Ketiga, aku memperhatikan manusia di sekitarku dan mendapati bahwa mereka menghargai apa saja yang dimilikinya. Lalu aku mengkaji ayat Allah berikut, “Apa yang ada di sisimu akan lenyap, dan apa yang ada di sisi Allah adalah kekal” (QS An-Nahl:96). Maka aku pesembahkan kepada Allah apa-apa yang jatuh ke tanganku.

Keempat, aku memperhatikan manusia di sekelilingku dan menyaksikan mereka menggantungkan diri pada harta, nama, kemahsyuran, kehormatan dan kemulyaannya dan mendapati semua itu tidak berarti apa-apa. Lalu aku merenungkan firman Allah berikut, “Sesungguhnya yang termulia di antara kamu pada sisi Allah adalah yang paling takwa” (QS Al-Hujurat:13). Maka aku meningkatkan takwaku kepada Allah dalam hidup ini hingga aku menjadi orang yang dimuliakan Allah.

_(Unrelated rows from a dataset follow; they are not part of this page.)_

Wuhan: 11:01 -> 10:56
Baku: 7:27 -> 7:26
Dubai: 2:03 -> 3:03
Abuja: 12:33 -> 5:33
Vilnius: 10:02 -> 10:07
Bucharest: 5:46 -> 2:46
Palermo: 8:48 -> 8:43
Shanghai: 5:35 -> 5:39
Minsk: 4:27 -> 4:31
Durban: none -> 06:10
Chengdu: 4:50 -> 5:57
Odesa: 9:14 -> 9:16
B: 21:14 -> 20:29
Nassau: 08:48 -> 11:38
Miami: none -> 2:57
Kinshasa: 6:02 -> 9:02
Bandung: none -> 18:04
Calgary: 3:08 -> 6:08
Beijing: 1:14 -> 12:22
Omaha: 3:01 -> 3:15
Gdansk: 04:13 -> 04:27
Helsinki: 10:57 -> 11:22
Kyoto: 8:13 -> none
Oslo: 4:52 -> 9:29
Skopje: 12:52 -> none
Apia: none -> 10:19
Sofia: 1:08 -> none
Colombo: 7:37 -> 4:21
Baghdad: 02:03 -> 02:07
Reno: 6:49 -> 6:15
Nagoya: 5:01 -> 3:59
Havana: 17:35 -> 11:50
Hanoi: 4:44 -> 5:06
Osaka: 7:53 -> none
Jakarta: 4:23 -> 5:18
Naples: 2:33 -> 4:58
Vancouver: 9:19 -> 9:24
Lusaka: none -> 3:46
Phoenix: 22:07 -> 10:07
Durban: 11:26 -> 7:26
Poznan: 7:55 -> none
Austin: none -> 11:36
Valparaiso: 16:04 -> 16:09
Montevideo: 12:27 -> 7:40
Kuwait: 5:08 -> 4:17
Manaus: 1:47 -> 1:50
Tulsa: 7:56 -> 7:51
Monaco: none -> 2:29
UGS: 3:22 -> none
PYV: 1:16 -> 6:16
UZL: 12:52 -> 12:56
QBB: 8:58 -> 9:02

Kelima, aku memandang manusia di sekitarku dan mendapati bahwa mereka saling menikam dan mengutuk karena rasa dengki dan benci. Kemudian aku memperhatikan ayat Allah berikut, “Kami telah membagi-bagikan penghidupan di antara mereka dalam kehidupan dunia ini” (QS Az-Zukhruf:32). Maka aku tinggalkan rasa dengki dan benci lalu aku menyadari bahwa rezeki berasal dari Allah dan aku agak menjauhkan diri dari manusia.

Keenam, aku memperhatikan manusia di sekitarku dan mendapati bahwa mereka saling berbuat durhaka antara satu dengan yang lain. Bahkan banyak di antara mereka saling membunuh. Lalu aku membaca ayat Allah berikut, “Sesungguhya setan itu musuh kamu, karena itu perlakukan dia sebagai musuh” (QS Fathir:6). Maka aku menjadikan setan sebagai musuh dan tidak lagi memusuhi manusia.

Ketujuh, aku menyaksikan manusia di sekelilingku dan mendapati mereka mencari penghidupannya masing-masing dan untuk itu mereka bersedia menghinakan diri dan melakukan hal-hal yang dilarang agama. Kemudian aku mencermati firman Allah berikut, “Dan tidak ada suatu binatang melata pun di muka bumi melainkan Alah yang memberi rezekinya…” (QS Hud:6). Menyadari bahwa aku merupakan salah satu ‘binatang melata’ yang rezekinya tergantung pada Allah, aku lalu menunaikan apa-apa yang menjadi hak Allah dan menyadarkan penghidupanku kepada-Nya.

Kedelapan, aku memperhatikan manusia dan mendapati bahwa setiap orang bergantung pada makhluk, sebagian pada kekayaan, pekerjaan, perusahaan dan sebagian lainnya pada kesehatan fisiknya. Kemudian aku mencoba menghayati firman Allah berikut. “Dan barangsiapa tawakal kepada Allah niscaya Allah akan mencukupan keperluannya” (QS Ath-Talaq:3). Maka aku bersandar dan bertawakal kepada Allah dan dia sudah cukup bagiku.

(Dikutip dari buku Ihya Ulumiddin, Bab 1 tentang Ilmu).